An Analysis on General-purpose Computing on Graphics Processing Units (GPGPU) Processing Applying CORBA Based Distributed Framework

Reader Impact Factor Score
[Total: 5 Average: 5]

Published on International Journal of Informatics, Technology & Computers
Publication Date: July 25, 2019

Dewan Juel Rahman, Salman Ahmed Sizar, Yasser Khan & Monirul Islam
CSE, Jahangirnagar University, Dhaka, Bangladesh
CSE, Rajshahi Science & Technology University, Natore, Bangladesh
CSE, East West University, Dhaka, Bangladesh

Journal Full Text PDF: An Analysis on General-purpose Computing on Graphics Processing Units (GPGPU) Processing Applying CORBA Based Distributed Framework.

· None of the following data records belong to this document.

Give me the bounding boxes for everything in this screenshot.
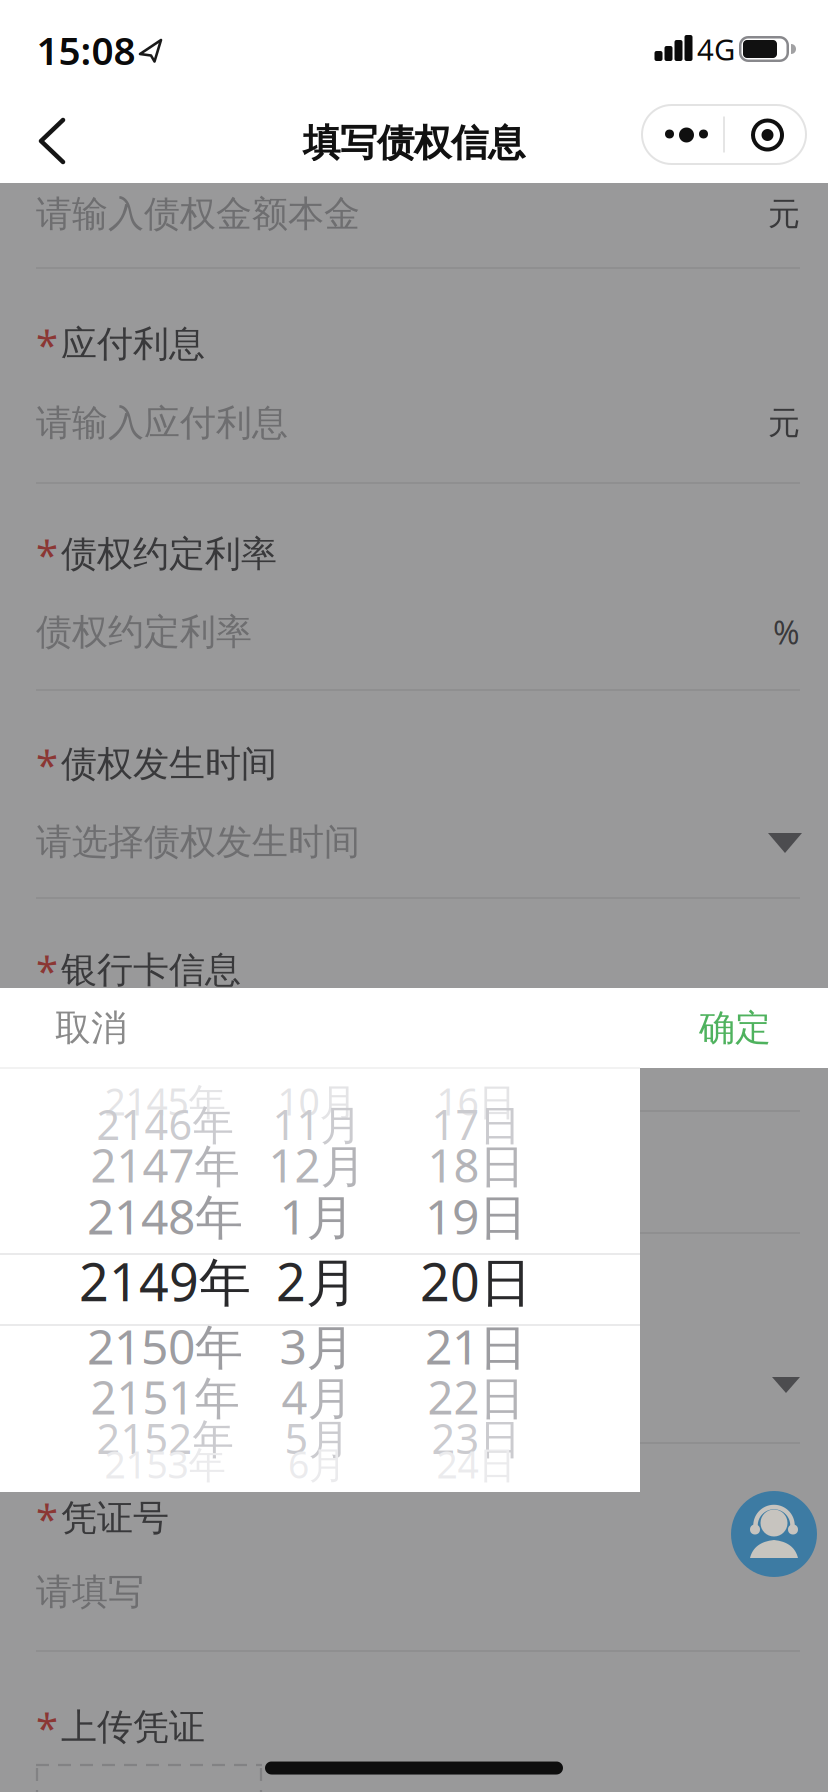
staticText: 凭证号 [61,1496,169,1540]
staticText: 22日 [428,1367,524,1427]
staticText: 2152年 [96,1411,234,1466]
staticText: 12月 [268,1135,366,1195]
staticText: 17日 [432,1097,520,1152]
staticText: 19日 [425,1184,527,1248]
staticText: % [773,611,800,653]
staticText: * [36,1700,58,1754]
staticText: 元 [768,194,800,234]
staticText: 元 [768,403,800,443]
staticText: 请填写 [36,1570,144,1614]
staticText: 2148年 [87,1184,243,1248]
staticText: 23日 [432,1411,520,1466]
button[interactable]: 请填写 [36,1562,800,1622]
staticText: 5月 [284,1411,350,1466]
staticText: 2145年 [104,1076,226,1126]
staticText: 2月 [276,1246,358,1316]
staticText: 填写债权信息 [303,120,525,166]
staticText: * [36,317,58,370]
staticText: 20日 [420,1246,532,1316]
staticText: 请选择债权发生时间 [36,820,360,864]
staticText: 21日 [425,1314,527,1378]
staticText: 2150年 [87,1314,243,1378]
staticText: 11月 [272,1097,362,1152]
staticText: 10月 [278,1076,356,1126]
button[interactable]: 债权约定利率 [36,602,800,662]
staticText: 取消 [55,1006,127,1050]
staticText: 15:08 [36,24,136,76]
button[interactable]: 请输入债权金额本金 [36,184,800,244]
staticText: 银行卡信息 [61,948,241,992]
staticText: 2151年 [90,1367,240,1427]
staticText: 债权约定利率 [61,532,277,576]
staticText: 18日 [428,1135,524,1195]
staticText: 4月 [282,1367,352,1427]
staticText: 请输入应付利息 [36,401,288,445]
staticText: 上传凭证 [61,1705,205,1749]
button[interactable]: 确定 [665,988,805,1068]
button[interactable]: 联系客服 [731,1491,817,1577]
staticText: 债权约定利率 [36,610,252,654]
staticText: 1月 [280,1184,354,1248]
staticText: 2147年 [90,1135,240,1195]
button[interactable]: 请选择债权发生时间 [36,812,800,872]
staticText: 债权发生时间 [61,742,277,786]
staticText: 16日 [436,1076,516,1126]
button[interactable]: 请输入应付利息 [36,393,800,453]
staticText: 3月 [280,1314,354,1378]
button[interactable]: 关闭小程序 [724,104,808,165]
staticText: 应付利息 [61,322,205,366]
staticText: * [36,527,58,580]
staticText: * [36,737,58,790]
staticText: 2146年 [96,1097,234,1152]
button[interactable]: 返回 [10,101,90,181]
staticText: 确定 [699,1006,771,1050]
staticText: 24日 [436,1439,516,1489]
staticText: 4G [697,30,735,68]
staticText: * [36,1491,58,1544]
button[interactable]: 更多 [644,104,728,165]
staticText: 2153年 [104,1439,226,1489]
staticText: 2149年 [79,1246,251,1316]
button[interactable]: 取消 [21,988,161,1068]
staticText: 请输入债权金额本金 [36,192,360,236]
staticText: * [36,943,58,996]
staticText: 6月 [288,1439,346,1489]
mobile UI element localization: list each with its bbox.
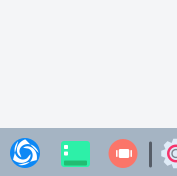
button[interactable]: Media [108, 139, 138, 168]
button[interactable]: Settings [161, 138, 177, 168]
button[interactable]: Notes [61, 141, 90, 167]
button[interactable]: Browser [10, 138, 40, 168]
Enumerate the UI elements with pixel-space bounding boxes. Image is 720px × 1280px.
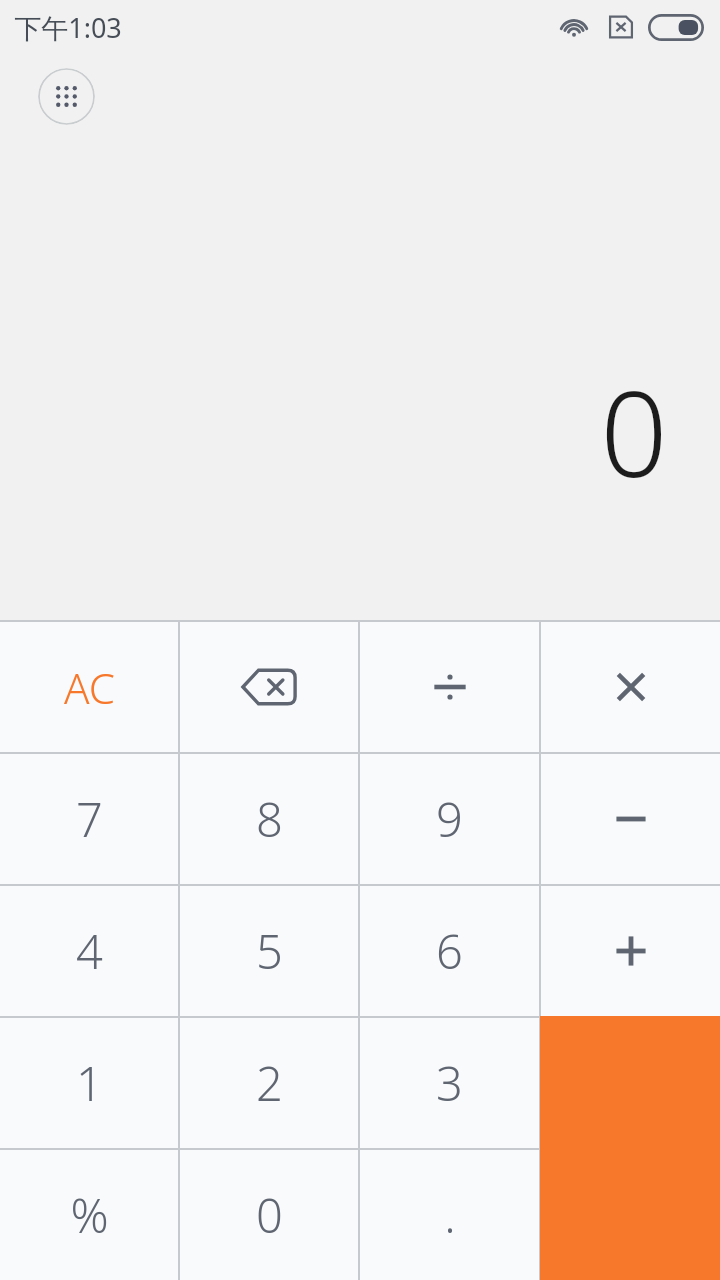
button[interactable]: 5 xyxy=(180,886,358,1016)
button[interactable]: 6 xyxy=(360,886,539,1016)
staticText: 3 xyxy=(436,1051,463,1115)
staticText: 4 xyxy=(76,919,103,983)
staticText: 0 xyxy=(256,1183,283,1247)
staticText: 7 xyxy=(76,787,103,851)
button[interactable]: Backspace xyxy=(180,622,358,752)
staticText: % xyxy=(70,1183,109,1247)
button[interactable]: Percent xyxy=(0,1150,178,1280)
staticText: . xyxy=(444,1183,456,1247)
button[interactable]: 3 xyxy=(360,1018,539,1148)
staticText: 1 xyxy=(76,1051,103,1115)
button[interactable]: Plus xyxy=(541,886,720,1016)
button[interactable]: 7 xyxy=(0,754,178,884)
button[interactable]: Multiply xyxy=(541,622,720,752)
staticText: 9 xyxy=(436,787,463,851)
staticText: AC xyxy=(64,659,115,716)
button[interactable]: 4 xyxy=(0,886,178,1016)
staticText: 0 xyxy=(600,351,668,512)
staticText: 6 xyxy=(436,919,463,983)
button[interactable]: 1 xyxy=(0,1018,178,1148)
button[interactable]: 0 xyxy=(180,1150,358,1280)
button[interactable]: Divide xyxy=(360,622,539,752)
button[interactable]: 8 xyxy=(180,754,358,884)
staticText: 5 xyxy=(256,919,283,983)
staticText: 2 xyxy=(256,1051,283,1115)
button[interactable]: 2 xyxy=(180,1018,358,1148)
button[interactable]: 9 xyxy=(360,754,539,884)
staticText: 8 xyxy=(256,787,283,851)
button[interactable]: Apps xyxy=(38,68,95,125)
button[interactable]: . xyxy=(360,1150,539,1280)
button[interactable]: Minus xyxy=(541,754,720,884)
staticText: 下午1:03 xyxy=(14,9,122,46)
button[interactable]: AC xyxy=(0,622,178,752)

We present a CORBA based distributed system that implemented to execute CUDA program from a remote GPU enable machine. CPU is unable to execute that program. Therefore, we introduced CORBA based distributed system to provide the services so that CPU users can get the facilities of GPU based system. Where CPU users will act as client and GPU, based system will act as server. Clients can request to the server to use its’ GPU based system which is costly setup for users.

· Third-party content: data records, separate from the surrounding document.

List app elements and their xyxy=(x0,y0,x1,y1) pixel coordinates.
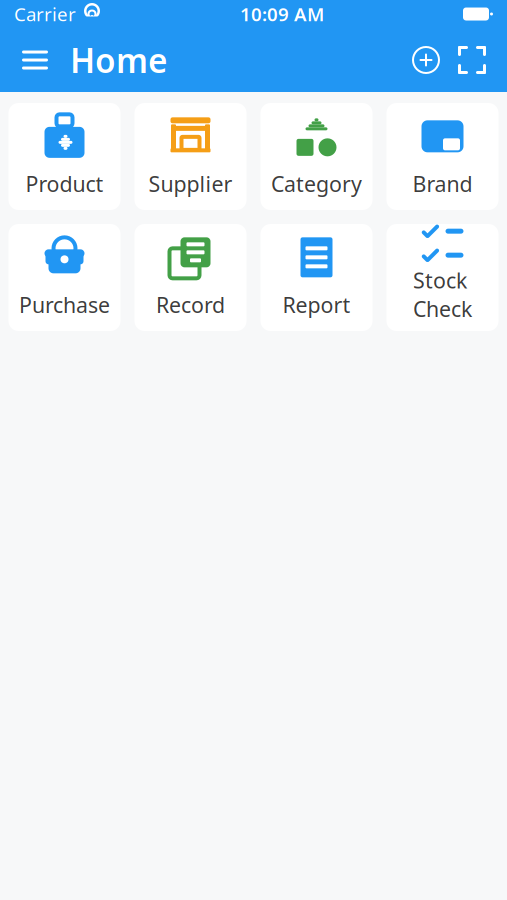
button[interactable]: Supplier xyxy=(134,103,246,210)
button[interactable]: Category xyxy=(260,103,372,210)
staticText: Carrier xyxy=(14,2,76,26)
staticText: Product xyxy=(26,170,104,198)
button[interactable]: Stock Check xyxy=(386,224,498,331)
button[interactable]: Purchase xyxy=(8,224,120,331)
staticText: Category xyxy=(271,170,362,198)
staticText: Record xyxy=(156,291,225,319)
staticText: Report xyxy=(282,291,350,319)
staticText: Purchase xyxy=(19,291,110,319)
staticText: Supplier xyxy=(148,170,232,198)
staticText: Brand xyxy=(412,170,472,198)
button[interactable]: Add xyxy=(403,37,449,83)
button[interactable]: Scan xyxy=(449,37,495,83)
staticText: Stock Check xyxy=(413,266,472,323)
button[interactable]: Record xyxy=(134,224,246,331)
button[interactable]: Menu xyxy=(12,37,58,83)
button[interactable]: Report xyxy=(260,224,372,331)
staticText: 10:09 AM xyxy=(240,2,324,26)
button[interactable]: Product xyxy=(8,103,120,210)
button[interactable]: Brand xyxy=(386,103,498,210)
staticText: Home xyxy=(70,38,168,82)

Keywords: CORBA, CUDA, GPU, Distributed System.

GPU enabled machines are costlier compared to CPU enabled machines. A simple way to understand the difference between a CPU and GPU is to compare how they process tasks. GPU can implement a lot of task at a single time where CPU is unable to do that. Therefore, we have introduced CORBA based distributed system which is language and platform independent. CPU users can invoke to GPU enabled machines so that CPU users can use GPGPU processing.

1.1. Objective
• To introduce CORBA architecture with GPGPU
• Providing GPU services to clients
• Saving consumptions of time
• Drawing a standard design so that the oversized data might not result in retaliate in long run by adding overhead to the total execution time

We define distributed system as one in which software or hardware located at networked computers communicates or coordinate their actions by passing messages. [1] A distributed architecture is an architecture supporting the development of applications and services that can exploit a physical architecture consisting of multiple, autonomous processing elements. Those elements do not share primary memory but cooperate by sending messages over the network. A distributed system is a collection of networks that appears to the users of the system as a single coherent system.

Figure 1 distributed System Architecture

A distributed system organized as middleware. A middleware layer runs on all machines, and offers a uniform interface to the system. Middleware is a general term for software that serves to “glue together” separate, often complex and already existing, programs. Some software components that frequently connected with middleware include enterprise applications and Web services. Different time different Middleware layers are introduced. Some of the Middleware layers:
• RPC (Request Procedure Call)
• RMI (Remote Method Invocation)
• CORBA (Common Object Request Broker)
• DCOM (Distributed Common Object Model

CORBA is a software standard that defined and maintained by the Object Management Group (OMG). Common Object Request Broker Architecture (CORBA) is an architecture and specification for creating, distributing, and managing distributed program objects in a network. It allows programs at different locations and developed by different vendors to communicate in a network through an “interface broker”.

Figure 2 IDL and ORB

CORBA automates many common network programming tasks such as object registration, location, and activation; request de-multiplexing; framing and error-handling; parameter marshalling and un-marshalling and operation dispatching. The most essential concept of this architecture is Object Request Broker (ORB). ORB support in a network of clients and server on different computers that means a client program can request services from a server program or object without having to understand where the server is in a distributed network or what the interface to the server program looks like. To make requests or return replies between the ORBs, programs use the General Inter-ORB Protocol (GIOP) and, for the Internet, it’s Internet Inter-ORB Protocol (IIOP). IIOP maps GIOP requests and replies to the Internet’s Transmission Control Protocol (TCP) layer in each computer. CORBA is a software standard that defined and maintained by the Object Management Group (OMG).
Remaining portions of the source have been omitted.